====== Record extracts

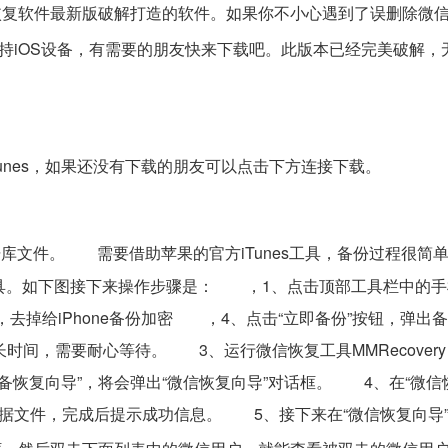
数据恢复软件最新版破解打造的软件。如果你不小心遇到了误删除微
持iOS设备，有需要的朋友快来下载吧。此版本已经完美破解，
nes，如果还没有下载的朋友可以点击下方连接下载。
库文件。 需要借助苹果的官方iTunes工具，备份过程很简
s工具。如下图接下来操作步骤是： ，1、点击顶部工具栏中的
去掉给iPhone备份加密 ，4、点击“立即备份”按钮，弹出
时间，需要耐心等待。 3、运行微信恢复工具MMRecover
设备恢复向导”，将会弹出“微信恢复向导”对话框。 4、在“微信
数据文件，完成后提示成功信息。 5、接下来在“微信恢复向导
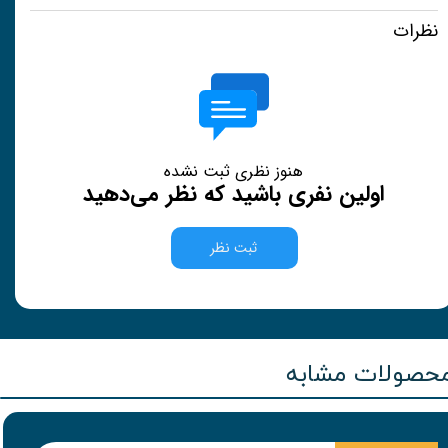
نظرات
هنوز نظری ثبت نشده
اولین نفری باشید که نظر می‌دهید
ثبت نظر
حصولات مشابه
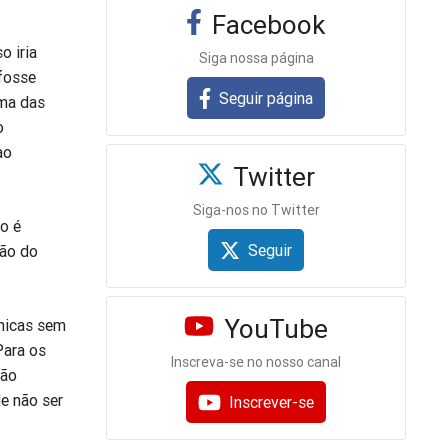
Facebook
o iria
Siga nossa página
 fosse
Seguir página
uma das
o
ao
Twitter
Siga-nos no Twitter
do é
Seguir
ção do
YouTube
ônicas sem
Para os
Inscreva-se no nosso canal
não
de não ser
Inscrever-se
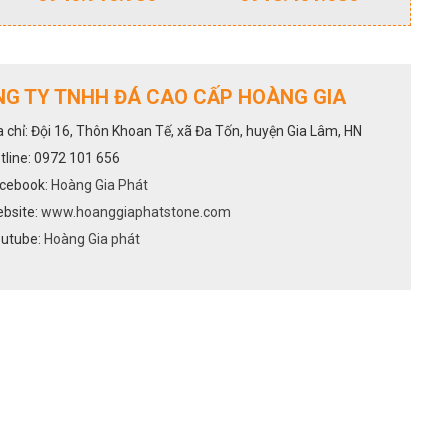
G TY TNHH ĐÁ CAO CẤP HOÀNG GIA
a chỉ: Đội 16, Thôn Khoan Tế, xã Đa Tốn, huyện Gia Lâm, HN
tline: 0972 101 656
cebook:
Hoàng Gia Phát
bsite:
www.hoanggiaphatstone.com
utube:
Hoàng Gia phát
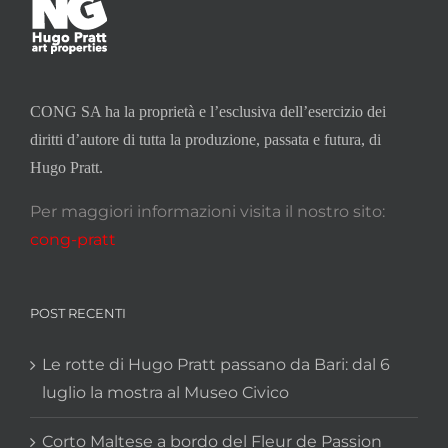
CONG SA ha la proprietà e l’esclusiva dell’esercizio dei
diritti d’autore di tutta la produzione, passata e futura, di
Hugo Pratt.
Per maggiori informazioni visita il nostro sito:
cong-pratt
POST RECENTI
Le rotte di Hugo Pratt passano da Bari: dal 6
luglio la mostra al Museo Civico
Corto Maltese a bordo del Fleur de Passion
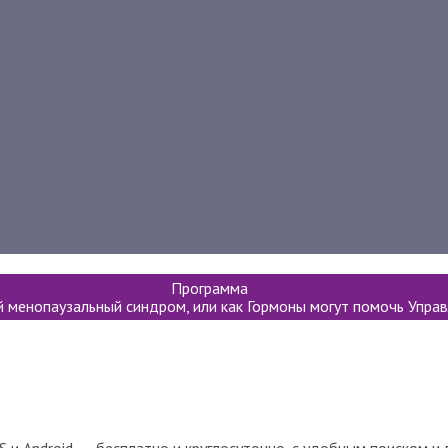
Программа
менопаузальный синдром, или как Гормоны могут помочь Управ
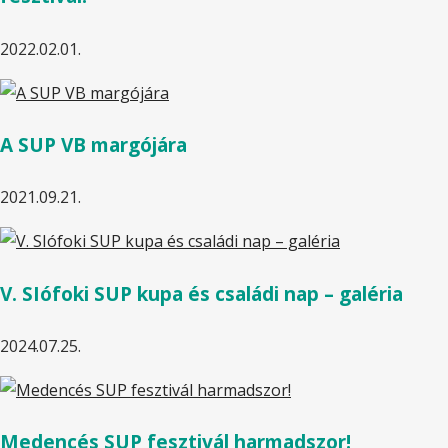
2022.02.01.
A SUP VB margójára
2021.09.21.
V. SIófoki SUP kupa és családi nap – galéria
2024.07.25.
Medencés SUP fesztivál harmadszor!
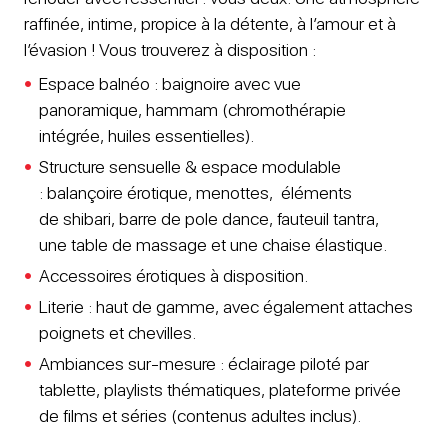
raffinée, intime, propice à la détente, à l’amour et à
l’évasion ! Vous trouverez à disposition :
Espace balnéo : baignoire avec vue
panoramique, hammam (chromothérapie
intégrée, huiles essentielles).
Structure sensuelle & espace modulable
: balançoire érotique, menottes, éléments
de shibari, barre de pole dance, fauteuil tantra,
une table de massage et une chaise élastique.
Accessoires érotiques à disposition.
Literie : haut de gamme, avec également attaches
poignets et chevilles.
Ambiances sur-mesure : éclairage piloté par
tablette, playlists thématiques, plateforme privée
de films et séries (contenus adultes inclus).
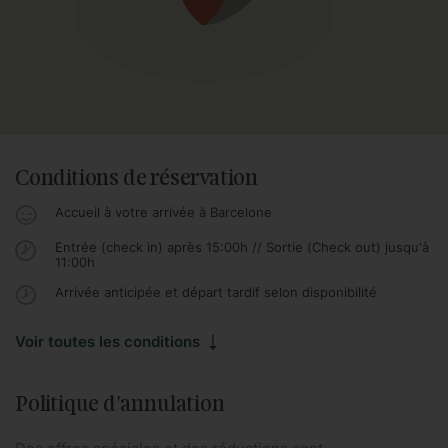
Conditions de réservation
Accueil à votre arrivée à Barcelone
Entrée (check in) après 15:00h // Sortie (Check out) jusqu'à
11:00h
Arrivée anticipée et départ tardif selon disponibilité
Voir toutes les conditions
Politique d'annulation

============

# Exercise objective:
The copy you write out must match the entries word for word, minus their pictures.

# Task result:
数据恢复软件最新版破解打造的软件。如果你不小心遇到了误删除微
持iOS设备，有需要的朋友快来下载吧。此版本已经完美破解，
nes，如果还没有下载的朋友可以点击下方连接下载。
库文件。 需要借助苹果的官方iTunes工具，备份过程很简
s工具。如下图接下来操作步骤是： ，1、点击顶部工具栏中的
去掉给iPhone备份加密 ，4、点击“立即备份”按钮，弹出
时间，需要耐心等待。 3、运行微信恢复工具MMRecover
设备恢复向导”，将会弹出“微信恢复向导”对话框。 4、在“微信
数据文件，完成后提示成功信息。 5、接下来在“微信恢复向导
نظرات
هنوز نظری ثبت نشده
اولین نفری باشید که نظر می‌دهید
ثبت نظر
حصولات مشابه
Facebook
o iria
Siga nossa página
 fosse
Seguir página
uma das
o
ao
Twitter
Siga-nos no Twitter
do é
Seguir
ção do
YouTube
ônicas sem
Para os
Inscreva-se no nosso canal
não
de não ser
Inscrever-se
G TY TNHH ĐÁ CAO CẤP HOÀNG GIA
a chỉ: Đội 16, Thôn Khoan Tế, xã Đa Tốn, huyện Gia Lâm, HN
tline: 0972 101 656
cebook:
Hoàng Gia Phát
bsite:
www.hoanggiaphatstone.com
utube:
Hoàng Gia phát
CONG SA ha la proprietà e l’esclusiva dell’esercizio dei
diritti d’autore di tutta la produzione, passata e futura, di
Hugo Pratt.
Per maggiori informazioni visita il nostro sito:
cong-pratt
POST RECENTI
Le rotte di Hugo Pratt passano da Bari: dal 6
luglio la mostra al Museo Civico
Corto Maltese a bordo del Fleur de Passion
Программа
менопаузальный синдром, или как Гормоны могут помочь Управ
2022.02.01.
A SUP VB margójára
2021.09.21.
V. SIófoki SUP kupa és családi nap – galéria
2024.07.25.
Medencés SUP fesztivál harmadszor!
raffinée, intime, propice à la détente, à l’amour et à
l’évasion ! Vous trouverez à disposition :
Espace balnéo : baignoire avec vue
panoramique, hammam (chromothérapie
intégrée, huiles essentielles).
Structure sensuelle & espace modulable
: balançoire érotique, menottes, éléments
de shibari, barre de pole dance, fauteuil tantra,
une table de massage et une chaise élastique.
Accessoires érotiques à disposition.
Literie : haut de gamme, avec également attaches
poignets et chevilles.
Ambiances sur-mesure : éclairage piloté par
tablette, playlists thématiques, plateforme privée
de films et séries (contenus adultes inclus).
Conditions de réservation
Accueil à votre arrivée à Barcelone
Entrée (check in) après 15:00h // Sortie (Check out) jusqu'à
11:00h
Arrivée anticipée et départ tardif selon disponibilité
Voir toutes les conditions
Politique d'annulation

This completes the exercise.